Page-level text extractions:

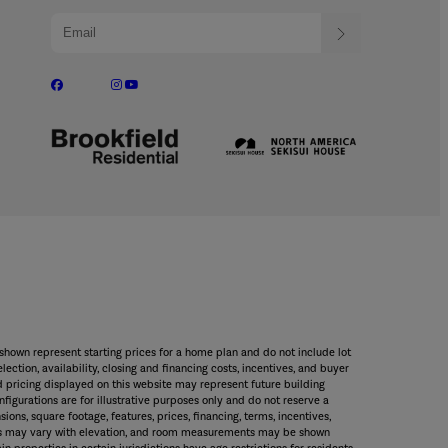
shown represent starting prices for a home plan and do not include lot
ection, availability, closing and financing costs, incentives, and buyer
 pricing displayed on this website may represent future building
figurations are for illustrative purposes only and do not reserve a
sions, square footage, features, prices, financing, terms, incentives,
rches may vary with elevation, and room measurements may be shown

Work required
Exactly repeat the lines from the line that contains "figurations are for" to the end of the entries, both included, and leave out all other lines.

Written answer
figurations are for illustrative purposes only and do not reserve a
sions, square footage, features, prices, financing, terms, incentives,
rches may vary with elevation, and room measurements may be shown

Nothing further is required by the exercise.